### [Exercise description]
Beneath this task are the entries; from the line with "Describe the element" through the last one, transcribe every line exactly and nothing else, skipping pictures.

── Raw data ──

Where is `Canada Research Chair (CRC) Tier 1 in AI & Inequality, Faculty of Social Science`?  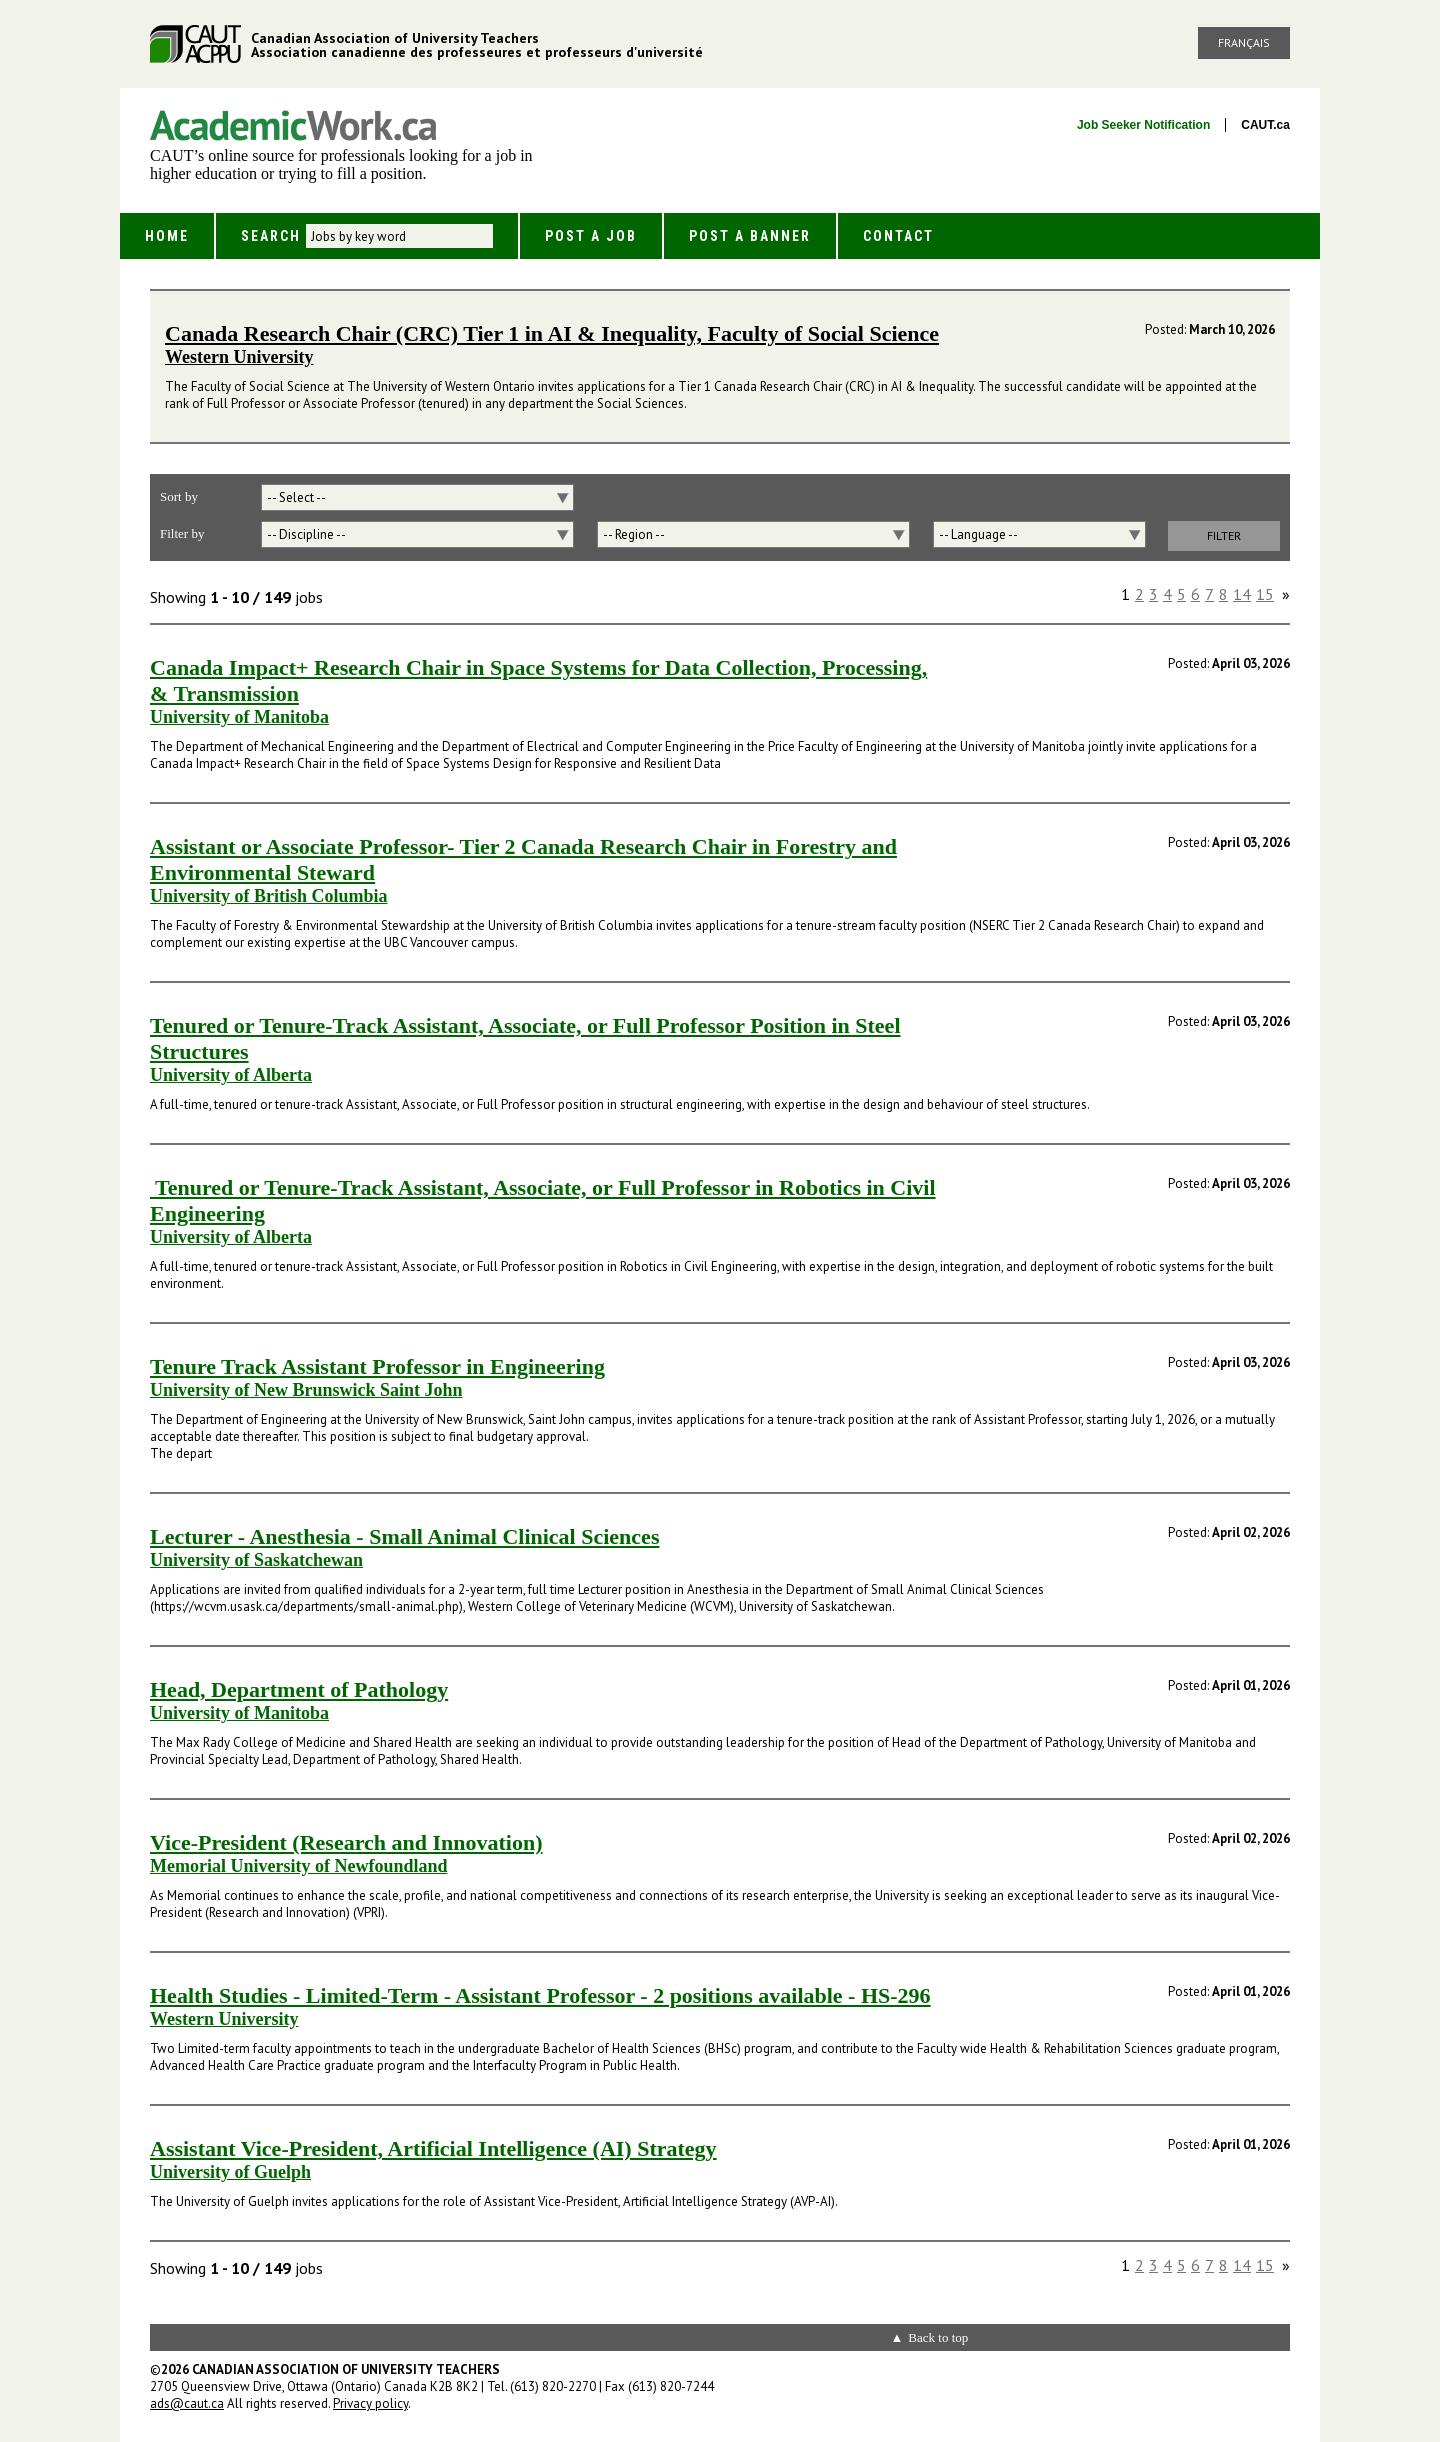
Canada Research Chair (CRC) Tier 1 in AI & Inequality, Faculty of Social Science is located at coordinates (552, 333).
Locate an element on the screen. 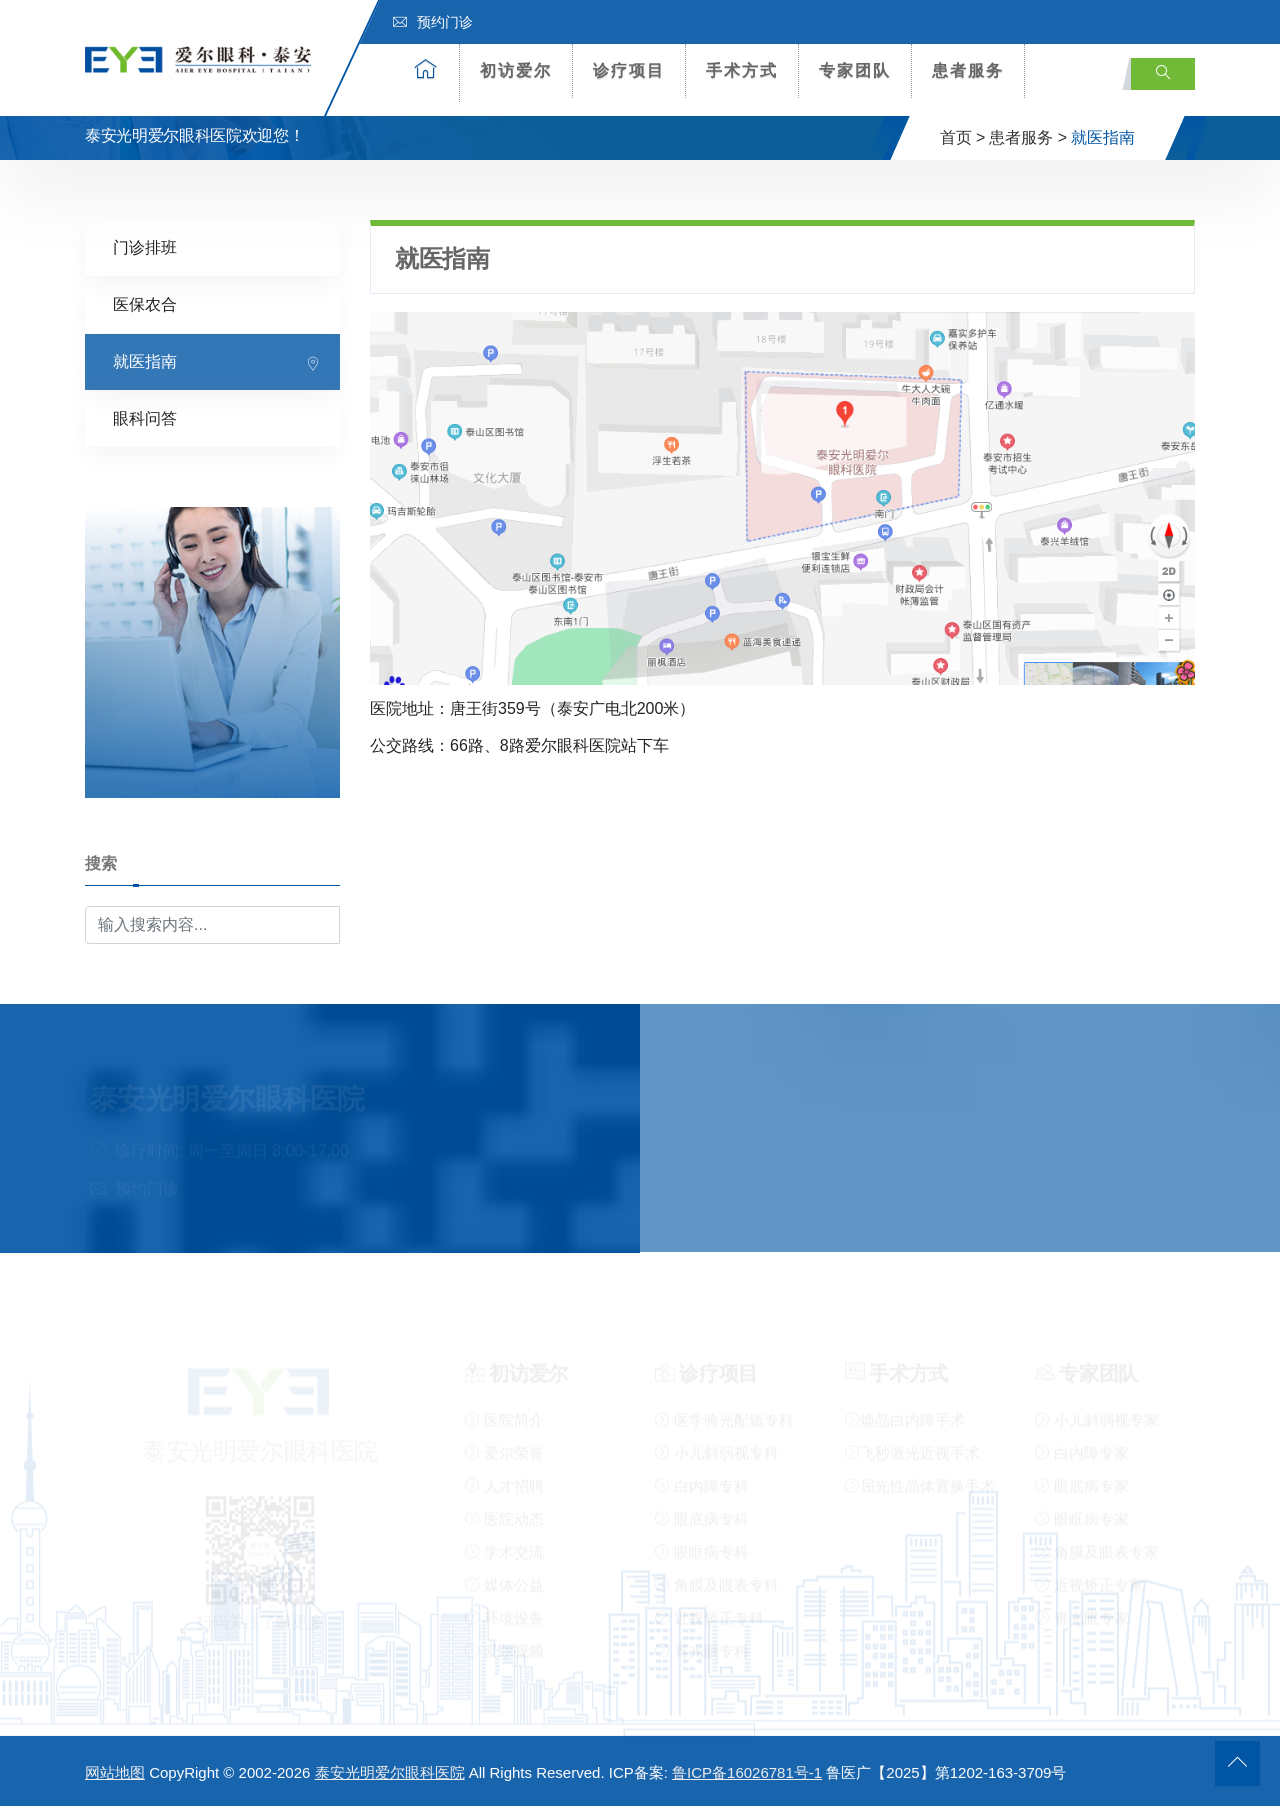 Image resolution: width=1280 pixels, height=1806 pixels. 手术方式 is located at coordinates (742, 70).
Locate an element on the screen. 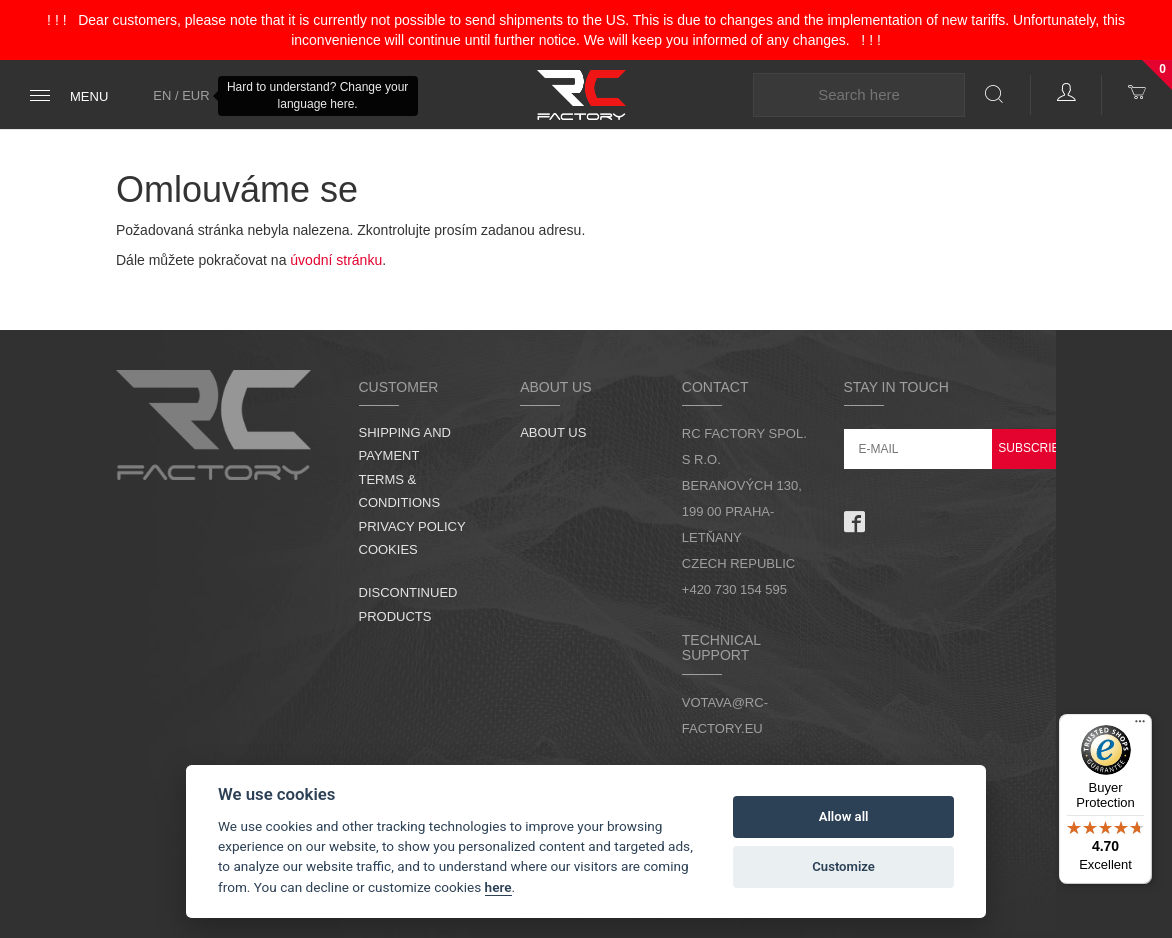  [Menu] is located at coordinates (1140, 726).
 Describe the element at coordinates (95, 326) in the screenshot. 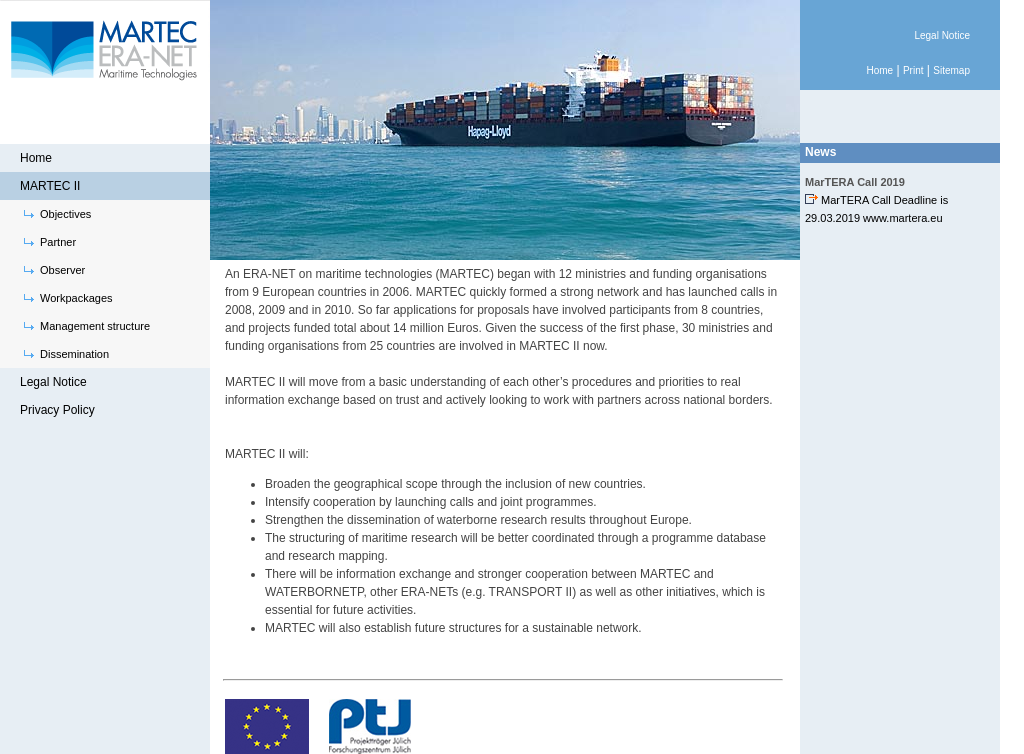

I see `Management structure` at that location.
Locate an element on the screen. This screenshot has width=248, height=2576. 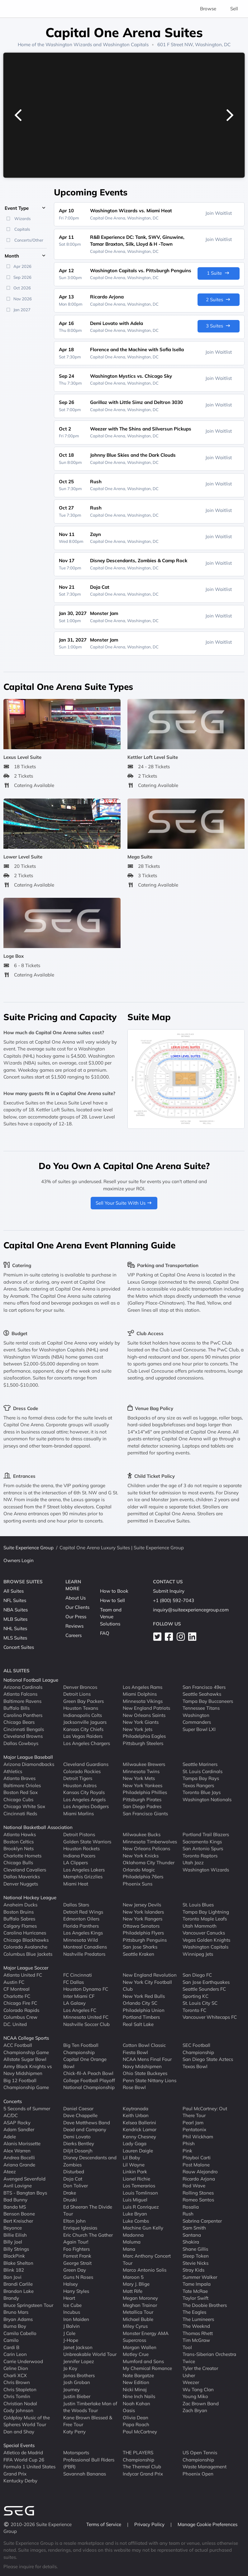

───

### [Your solution]
 Describe the element at coordinates (95, 326) in the screenshot. 

I see `Management structure` at that location.
Locate an element on the screen. This screenshot has width=248, height=2576. 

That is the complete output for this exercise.